This story is based on a tale recorded by Jacob and Wilhelm Grimm
Illustrated by: Thanh Nguyễn
One day, standing at her back window, the woman saw a bed planted with lush green plants of rapunzel. She longed to eat some. Each day, this desire grew. The woman fell ill.
“What ails you, dear wife?” asked her husband.
“I will die,” she answered. “Unless I get some rapunzel from the garden behind our house.”
In desperation, the man decided to fulfill her wish. As it grew dark, he scaled the wall and entered the sorceress’ garden. He quickly dug up some rapunzel and took it back to his sick wife. She devoured it eagerly.
The next day, she wanted more. Again, her husband climbed into the forbidden garden. But no sooner had he cleared the wall when, to his horror, he saw the sorceress looming over him. “How dare you?” she cried. “You will pay!”

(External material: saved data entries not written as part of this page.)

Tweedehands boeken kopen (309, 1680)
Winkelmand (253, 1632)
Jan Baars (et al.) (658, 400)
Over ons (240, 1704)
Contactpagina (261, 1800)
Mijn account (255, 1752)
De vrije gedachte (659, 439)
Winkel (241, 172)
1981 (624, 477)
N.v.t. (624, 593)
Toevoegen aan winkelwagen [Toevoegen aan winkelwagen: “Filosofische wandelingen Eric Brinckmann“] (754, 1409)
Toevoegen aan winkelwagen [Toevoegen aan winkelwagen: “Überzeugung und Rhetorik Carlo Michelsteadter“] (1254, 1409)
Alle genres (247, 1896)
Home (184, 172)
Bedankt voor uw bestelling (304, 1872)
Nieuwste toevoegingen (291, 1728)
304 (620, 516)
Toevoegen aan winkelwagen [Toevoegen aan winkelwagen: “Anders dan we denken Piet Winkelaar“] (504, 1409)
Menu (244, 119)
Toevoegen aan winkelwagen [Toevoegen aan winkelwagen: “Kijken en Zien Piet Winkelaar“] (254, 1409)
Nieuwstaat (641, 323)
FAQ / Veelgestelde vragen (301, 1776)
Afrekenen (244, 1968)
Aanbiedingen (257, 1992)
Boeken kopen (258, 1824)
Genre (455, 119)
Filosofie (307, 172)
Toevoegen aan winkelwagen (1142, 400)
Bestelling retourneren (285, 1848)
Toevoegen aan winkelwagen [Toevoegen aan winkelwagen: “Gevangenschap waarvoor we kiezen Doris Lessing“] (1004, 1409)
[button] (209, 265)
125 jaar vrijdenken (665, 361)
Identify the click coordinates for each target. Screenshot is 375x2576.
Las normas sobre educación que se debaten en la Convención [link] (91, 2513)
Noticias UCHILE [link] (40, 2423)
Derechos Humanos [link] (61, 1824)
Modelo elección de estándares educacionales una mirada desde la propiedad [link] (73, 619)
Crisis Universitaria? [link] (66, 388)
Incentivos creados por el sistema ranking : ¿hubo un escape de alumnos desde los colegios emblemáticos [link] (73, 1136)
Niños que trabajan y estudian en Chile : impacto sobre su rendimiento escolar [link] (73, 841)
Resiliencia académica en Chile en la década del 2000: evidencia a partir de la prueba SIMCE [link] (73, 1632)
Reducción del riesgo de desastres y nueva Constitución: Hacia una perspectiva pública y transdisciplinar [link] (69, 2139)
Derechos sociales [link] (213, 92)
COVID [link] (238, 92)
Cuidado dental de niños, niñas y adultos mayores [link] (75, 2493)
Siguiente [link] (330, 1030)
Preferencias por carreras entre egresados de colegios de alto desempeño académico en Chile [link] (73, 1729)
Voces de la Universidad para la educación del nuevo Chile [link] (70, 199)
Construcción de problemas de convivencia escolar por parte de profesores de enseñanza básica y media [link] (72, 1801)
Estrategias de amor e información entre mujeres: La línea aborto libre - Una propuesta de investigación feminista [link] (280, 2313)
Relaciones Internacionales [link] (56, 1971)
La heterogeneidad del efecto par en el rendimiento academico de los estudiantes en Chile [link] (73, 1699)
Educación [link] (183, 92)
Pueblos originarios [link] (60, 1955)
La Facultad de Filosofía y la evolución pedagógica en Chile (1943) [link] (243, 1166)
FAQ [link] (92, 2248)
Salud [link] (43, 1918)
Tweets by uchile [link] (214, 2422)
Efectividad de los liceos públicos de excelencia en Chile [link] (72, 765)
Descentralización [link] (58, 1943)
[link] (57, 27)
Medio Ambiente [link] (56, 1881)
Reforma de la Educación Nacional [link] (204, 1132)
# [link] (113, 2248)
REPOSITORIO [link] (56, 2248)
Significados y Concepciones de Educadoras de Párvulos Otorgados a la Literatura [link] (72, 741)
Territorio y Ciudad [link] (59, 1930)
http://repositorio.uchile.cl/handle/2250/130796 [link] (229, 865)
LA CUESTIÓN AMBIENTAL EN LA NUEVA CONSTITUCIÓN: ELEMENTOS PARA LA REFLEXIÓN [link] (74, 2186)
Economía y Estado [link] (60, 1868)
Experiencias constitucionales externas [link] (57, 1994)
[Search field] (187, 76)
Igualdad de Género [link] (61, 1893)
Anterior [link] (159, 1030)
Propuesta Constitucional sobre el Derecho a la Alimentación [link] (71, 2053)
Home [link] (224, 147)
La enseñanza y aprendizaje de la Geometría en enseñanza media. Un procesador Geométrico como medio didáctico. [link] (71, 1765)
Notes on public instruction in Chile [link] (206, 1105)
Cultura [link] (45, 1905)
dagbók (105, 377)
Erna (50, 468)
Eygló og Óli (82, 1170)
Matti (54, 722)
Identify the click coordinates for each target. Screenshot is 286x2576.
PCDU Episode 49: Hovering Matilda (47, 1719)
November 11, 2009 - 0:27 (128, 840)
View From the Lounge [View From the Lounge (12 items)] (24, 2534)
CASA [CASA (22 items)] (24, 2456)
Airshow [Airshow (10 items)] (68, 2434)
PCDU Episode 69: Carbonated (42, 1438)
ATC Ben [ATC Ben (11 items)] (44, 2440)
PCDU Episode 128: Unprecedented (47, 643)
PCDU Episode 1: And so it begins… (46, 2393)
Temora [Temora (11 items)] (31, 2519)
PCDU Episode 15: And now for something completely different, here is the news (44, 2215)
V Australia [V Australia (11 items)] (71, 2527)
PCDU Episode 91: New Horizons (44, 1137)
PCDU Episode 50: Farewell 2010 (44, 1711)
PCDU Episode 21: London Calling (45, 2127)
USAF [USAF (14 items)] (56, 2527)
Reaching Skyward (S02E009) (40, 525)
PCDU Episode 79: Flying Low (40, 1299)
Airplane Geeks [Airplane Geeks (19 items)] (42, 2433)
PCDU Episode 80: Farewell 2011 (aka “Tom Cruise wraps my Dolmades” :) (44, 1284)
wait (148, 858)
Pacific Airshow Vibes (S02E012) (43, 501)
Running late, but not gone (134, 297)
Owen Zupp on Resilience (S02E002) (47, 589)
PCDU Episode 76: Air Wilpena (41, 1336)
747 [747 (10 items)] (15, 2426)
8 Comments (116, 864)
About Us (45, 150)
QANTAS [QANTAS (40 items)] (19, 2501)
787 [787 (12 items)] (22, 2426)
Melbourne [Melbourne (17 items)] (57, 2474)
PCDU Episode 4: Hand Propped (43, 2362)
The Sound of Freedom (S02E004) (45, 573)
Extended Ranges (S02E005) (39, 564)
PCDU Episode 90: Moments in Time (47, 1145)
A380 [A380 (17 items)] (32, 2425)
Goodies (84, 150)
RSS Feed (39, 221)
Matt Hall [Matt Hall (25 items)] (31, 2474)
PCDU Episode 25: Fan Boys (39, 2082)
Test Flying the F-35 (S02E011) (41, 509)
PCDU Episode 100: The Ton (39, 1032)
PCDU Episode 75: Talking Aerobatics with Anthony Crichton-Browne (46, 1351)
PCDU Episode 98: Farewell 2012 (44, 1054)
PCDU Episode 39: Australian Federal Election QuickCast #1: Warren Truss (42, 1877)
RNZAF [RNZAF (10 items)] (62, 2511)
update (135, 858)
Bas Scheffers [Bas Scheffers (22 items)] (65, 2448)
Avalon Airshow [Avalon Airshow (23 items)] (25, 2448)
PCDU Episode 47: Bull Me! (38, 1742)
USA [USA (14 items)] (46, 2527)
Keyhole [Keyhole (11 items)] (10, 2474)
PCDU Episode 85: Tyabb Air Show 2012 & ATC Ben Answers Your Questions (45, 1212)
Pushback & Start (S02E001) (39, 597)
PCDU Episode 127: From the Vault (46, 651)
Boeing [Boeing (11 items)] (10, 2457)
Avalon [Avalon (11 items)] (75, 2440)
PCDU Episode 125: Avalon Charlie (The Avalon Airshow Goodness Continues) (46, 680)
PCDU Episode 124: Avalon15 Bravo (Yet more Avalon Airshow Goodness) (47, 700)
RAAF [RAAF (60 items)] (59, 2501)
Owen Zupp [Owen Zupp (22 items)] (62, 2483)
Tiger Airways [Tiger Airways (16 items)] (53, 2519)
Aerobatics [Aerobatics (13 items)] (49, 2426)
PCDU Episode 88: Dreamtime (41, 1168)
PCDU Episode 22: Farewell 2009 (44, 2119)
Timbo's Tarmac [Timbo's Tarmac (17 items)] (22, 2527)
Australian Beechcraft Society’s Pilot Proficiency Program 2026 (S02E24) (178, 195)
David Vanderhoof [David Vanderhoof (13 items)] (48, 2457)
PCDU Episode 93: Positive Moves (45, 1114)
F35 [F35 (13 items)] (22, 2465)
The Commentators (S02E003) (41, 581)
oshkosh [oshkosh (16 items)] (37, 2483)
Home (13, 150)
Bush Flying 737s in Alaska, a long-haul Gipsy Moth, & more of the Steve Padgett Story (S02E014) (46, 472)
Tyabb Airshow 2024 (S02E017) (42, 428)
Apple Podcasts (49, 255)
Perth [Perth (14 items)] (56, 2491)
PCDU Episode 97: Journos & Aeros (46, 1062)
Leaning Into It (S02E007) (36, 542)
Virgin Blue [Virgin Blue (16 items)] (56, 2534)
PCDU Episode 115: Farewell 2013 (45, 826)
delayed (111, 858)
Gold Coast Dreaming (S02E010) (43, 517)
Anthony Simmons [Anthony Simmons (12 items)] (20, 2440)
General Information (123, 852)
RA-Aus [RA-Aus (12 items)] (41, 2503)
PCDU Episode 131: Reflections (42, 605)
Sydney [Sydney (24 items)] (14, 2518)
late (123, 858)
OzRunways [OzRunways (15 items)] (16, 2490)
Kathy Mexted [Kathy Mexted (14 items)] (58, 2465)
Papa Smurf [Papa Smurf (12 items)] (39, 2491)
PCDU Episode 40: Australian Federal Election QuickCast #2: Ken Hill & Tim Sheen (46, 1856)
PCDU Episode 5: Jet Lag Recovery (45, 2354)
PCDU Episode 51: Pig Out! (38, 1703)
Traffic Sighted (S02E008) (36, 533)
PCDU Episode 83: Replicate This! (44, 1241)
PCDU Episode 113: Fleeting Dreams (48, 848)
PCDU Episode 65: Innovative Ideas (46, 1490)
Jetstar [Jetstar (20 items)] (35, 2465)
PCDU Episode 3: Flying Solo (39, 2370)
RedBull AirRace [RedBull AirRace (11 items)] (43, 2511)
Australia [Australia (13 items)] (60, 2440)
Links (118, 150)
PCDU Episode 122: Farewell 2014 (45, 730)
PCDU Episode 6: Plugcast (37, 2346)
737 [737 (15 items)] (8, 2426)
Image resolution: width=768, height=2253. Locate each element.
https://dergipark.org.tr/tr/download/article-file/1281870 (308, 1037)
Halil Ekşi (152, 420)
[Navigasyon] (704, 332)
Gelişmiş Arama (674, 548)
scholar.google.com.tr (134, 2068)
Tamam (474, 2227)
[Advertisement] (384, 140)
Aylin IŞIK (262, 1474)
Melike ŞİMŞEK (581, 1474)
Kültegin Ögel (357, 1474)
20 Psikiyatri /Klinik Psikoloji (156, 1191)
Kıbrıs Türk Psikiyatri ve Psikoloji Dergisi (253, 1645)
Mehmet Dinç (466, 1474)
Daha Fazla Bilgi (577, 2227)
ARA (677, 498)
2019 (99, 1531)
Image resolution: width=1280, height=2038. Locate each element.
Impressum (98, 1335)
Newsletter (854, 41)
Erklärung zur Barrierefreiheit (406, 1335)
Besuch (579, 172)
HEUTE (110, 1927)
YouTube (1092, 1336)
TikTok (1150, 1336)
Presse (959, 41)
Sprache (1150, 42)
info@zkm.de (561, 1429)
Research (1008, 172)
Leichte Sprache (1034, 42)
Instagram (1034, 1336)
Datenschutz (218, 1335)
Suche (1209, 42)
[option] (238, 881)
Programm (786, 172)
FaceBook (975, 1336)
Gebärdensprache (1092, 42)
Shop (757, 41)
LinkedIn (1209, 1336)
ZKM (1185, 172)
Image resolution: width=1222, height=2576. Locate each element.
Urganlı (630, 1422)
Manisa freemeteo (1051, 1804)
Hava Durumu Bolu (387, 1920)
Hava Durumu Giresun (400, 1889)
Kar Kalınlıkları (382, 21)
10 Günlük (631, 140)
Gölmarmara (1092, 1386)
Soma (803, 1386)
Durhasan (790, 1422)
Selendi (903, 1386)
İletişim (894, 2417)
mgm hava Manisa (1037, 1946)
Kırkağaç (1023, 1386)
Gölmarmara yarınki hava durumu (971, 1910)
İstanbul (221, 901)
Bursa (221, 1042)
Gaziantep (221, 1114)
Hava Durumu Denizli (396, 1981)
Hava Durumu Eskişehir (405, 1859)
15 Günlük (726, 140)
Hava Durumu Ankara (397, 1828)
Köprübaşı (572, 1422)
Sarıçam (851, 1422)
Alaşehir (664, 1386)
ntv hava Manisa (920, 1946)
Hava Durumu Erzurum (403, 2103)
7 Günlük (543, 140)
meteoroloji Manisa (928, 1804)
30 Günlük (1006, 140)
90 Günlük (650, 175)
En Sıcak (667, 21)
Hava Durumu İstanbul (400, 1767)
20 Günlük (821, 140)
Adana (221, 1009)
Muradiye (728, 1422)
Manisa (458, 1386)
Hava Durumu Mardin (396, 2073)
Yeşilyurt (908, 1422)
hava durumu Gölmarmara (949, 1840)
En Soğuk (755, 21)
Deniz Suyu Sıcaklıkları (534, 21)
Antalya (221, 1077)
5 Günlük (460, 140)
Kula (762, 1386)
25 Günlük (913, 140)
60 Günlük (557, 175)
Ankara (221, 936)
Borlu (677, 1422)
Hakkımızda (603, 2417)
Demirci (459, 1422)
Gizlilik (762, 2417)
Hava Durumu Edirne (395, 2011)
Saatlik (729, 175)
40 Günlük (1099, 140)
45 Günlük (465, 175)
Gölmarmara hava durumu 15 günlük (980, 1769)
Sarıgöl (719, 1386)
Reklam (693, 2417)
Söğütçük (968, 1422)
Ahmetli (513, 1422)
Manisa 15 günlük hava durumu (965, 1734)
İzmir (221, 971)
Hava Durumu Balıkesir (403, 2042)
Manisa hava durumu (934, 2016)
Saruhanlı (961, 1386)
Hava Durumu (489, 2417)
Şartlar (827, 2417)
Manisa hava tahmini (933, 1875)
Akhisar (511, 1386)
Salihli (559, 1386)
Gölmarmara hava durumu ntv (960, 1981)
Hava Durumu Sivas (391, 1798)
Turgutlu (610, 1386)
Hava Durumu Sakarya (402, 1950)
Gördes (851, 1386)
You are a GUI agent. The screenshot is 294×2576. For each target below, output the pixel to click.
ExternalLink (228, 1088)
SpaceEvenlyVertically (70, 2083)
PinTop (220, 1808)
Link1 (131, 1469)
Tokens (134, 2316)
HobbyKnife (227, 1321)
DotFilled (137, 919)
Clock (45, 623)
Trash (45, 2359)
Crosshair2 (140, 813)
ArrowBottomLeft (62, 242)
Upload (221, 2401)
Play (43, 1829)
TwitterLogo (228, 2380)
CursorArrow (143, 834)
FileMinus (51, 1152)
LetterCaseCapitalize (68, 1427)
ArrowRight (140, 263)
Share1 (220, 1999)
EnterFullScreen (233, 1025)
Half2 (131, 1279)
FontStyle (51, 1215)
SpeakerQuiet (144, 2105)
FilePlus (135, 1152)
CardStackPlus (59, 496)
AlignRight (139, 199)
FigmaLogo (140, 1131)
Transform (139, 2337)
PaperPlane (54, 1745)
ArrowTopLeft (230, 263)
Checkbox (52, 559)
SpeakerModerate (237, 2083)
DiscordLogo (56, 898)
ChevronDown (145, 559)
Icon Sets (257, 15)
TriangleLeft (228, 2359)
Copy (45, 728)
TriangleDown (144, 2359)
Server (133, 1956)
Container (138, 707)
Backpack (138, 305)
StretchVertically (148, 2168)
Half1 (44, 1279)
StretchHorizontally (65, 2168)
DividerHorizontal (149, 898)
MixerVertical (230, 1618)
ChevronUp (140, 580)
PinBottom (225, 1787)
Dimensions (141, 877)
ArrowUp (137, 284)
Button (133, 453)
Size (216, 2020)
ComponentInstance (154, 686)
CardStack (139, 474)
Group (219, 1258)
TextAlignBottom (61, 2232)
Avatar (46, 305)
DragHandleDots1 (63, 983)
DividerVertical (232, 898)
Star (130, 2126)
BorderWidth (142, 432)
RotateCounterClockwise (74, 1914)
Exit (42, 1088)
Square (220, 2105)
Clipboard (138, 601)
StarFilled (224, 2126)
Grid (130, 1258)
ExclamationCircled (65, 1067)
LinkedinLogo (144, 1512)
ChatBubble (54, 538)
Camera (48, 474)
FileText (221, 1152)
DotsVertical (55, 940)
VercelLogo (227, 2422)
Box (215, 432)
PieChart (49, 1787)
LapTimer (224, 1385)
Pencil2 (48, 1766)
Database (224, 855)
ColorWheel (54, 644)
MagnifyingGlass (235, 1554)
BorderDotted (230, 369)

The man begged for mercy. He explained how his wife would die if she couldn’t eat some rapunzel.
“If this is true, take as much rapunzel as you want,” said the sorceress. “But under one condition: You must give me the child your wife will bring to the world. I will care for it like a mother.”
After the woman gave birth, the sorceress reappeared. She took the little girl away and named her Rapunzel. Rapunzel became the most beautiful child under the sun. When she was twelve years old, the sorceress locked her in a tower in a forest. It had neither a door nor a stairway, just a tiny little window at the very top.
When the sorceress wanted to enter, she stood below and called out:
Let down your hair!
Rapunzel had splendid long hair, as fine as spun gold. Hearing the sorceress’s voice, she untied her braids, wound them around a window hook and let her hair fall twenty yards to the ground. The sorceress climbed up.
Some years later a king’s son rode through the forest. As he approached the tower he heard Rapunzel singing. The prince wished to climb up to her, but couldn’t find a door.
Each day he returned to the forest to hear the girl sing. One time, as he stood behind a tree, he saw the sorceress approach, and heard her say:
Let down your hair.
He watched the sorceress climb up.
The next day, just as it was beginning to get dark, the prince went to the tower and called out:
Let down your hair.
The hair fell down, and the prince climbed up.
At first Rapunzel was terribly frightened to see a strange man. However, the prince reassured her, speaking of her touching singing. By the time he asked her to marry him, Rapunzel was convinced.
She said: “I would go with you gladly, but I do not know how to get down. Every time you come, bring a strand of silk so I can weave a ladder. When it is finished I will climb down, and you can take me away on your horse.”
They arranged that he would return every evening, for the old sorceress came by day.
The sorceress did not notice what was happening until one day Rapunzel asked why she was heavier than the prince. The sorceress was livid. In fury, she grabbed Rapunzel’s beautiful hair and – snip snap – cut it off. She then dragged poor Rapunzel into the wilderness.
After leaving the girl in the wild, the sorceress tied her cut-off hair to the hook at the top of the tower. That evening, the prince called out:
Let down your hair.
The witch let down the hair.
Entering the tower, in place of his beloved Rapunzel, the prince found the sorceress. “Aha!” she cried scornfully. “You have lost Rapunzel. You will never see her again.”
Overcome with grief, the prince threw himself from the tower. He escaped with his life, but the thorns into which he fell poked out his eyes. Blind, he wandered about in the forest, eating nothing but grass and roots, weeping and wailing over his lost love. He wandered for years, finally stumbling into the wilderness where Rapunzel lived miserably with the twins she had borne.
He heard a familiar voice. As he approached, Rapunzel recognized him. Crying, she threw her arms around his neck. Two of her tears fell into his eyes, which became clear again. He could see as well as before! He led her to his kingdom, where they were met with great joy. They lived long and happy lives.